IN THE UNITED STATES DISTRICT COURT FOR THE NORTHERN DISTRICT OF ILLINOIS EASTERN DIVISION


October 4, 2010

KENYATTA BROWN, PLAINTIFF,
v.
EBY-BROWN COMPANY, LLC, DEFENDANT.

The opinion of the court was delivered by: Milton I. Shadur Senior United States District Judge

MEMORANDUM ORDER

Eby-Brown Company, LLC ("Eby-Brown") has filed its Answer and Affirmative Defenses ("ADs") to the employment discrimination claim brought against it by its ex-employee Kenyatta Brown ("Brown"). This memorandum order is issued sua sponte because of some problematic aspects of that responsive pleading.

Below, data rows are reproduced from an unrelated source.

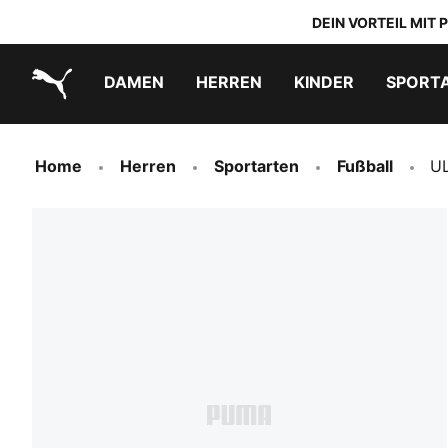
DEIN VORTEIL MIT
DAMEN
HERREN
KINDER
SPORT
PUMA.com
PUMA x TRANSFORMERS
PUMA x DORA THE EXPLORER
Schuhe zum Reinschlüpfen
Home
Herren
Sportarten
Fußball
UL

To begin with, Eby-Brown's Answer ¶7 follows its invocation of the Fed. R. Civ. P. ("Rule") 8(b)(5) disclaimer with the language "and therefore denies the same." That is of course oxymoronic--how can a party that asserts (presumably in good faith) that it lacks even enough information to form a belief as to the truth of an allegation then proceed to deny it in accordance with Rule 11(b)? Accordingly the quoted phrase is stricken wherever it appears in the Answer.

Along the same lines, each of Answer ¶¶19, 20 and 52 asserts a lack of awareness on Eby-Brown's part of Brown's corresponding allegations in the Complaint "and, therefore, denies the allegations in Paragraph --." If the assertion of lack of awareness is truthful,*fn1 a denial is really inappropriate. It would seem that the alternative to admission or denial--the Rule 8(b)(5) disclaimer--is more appropriate.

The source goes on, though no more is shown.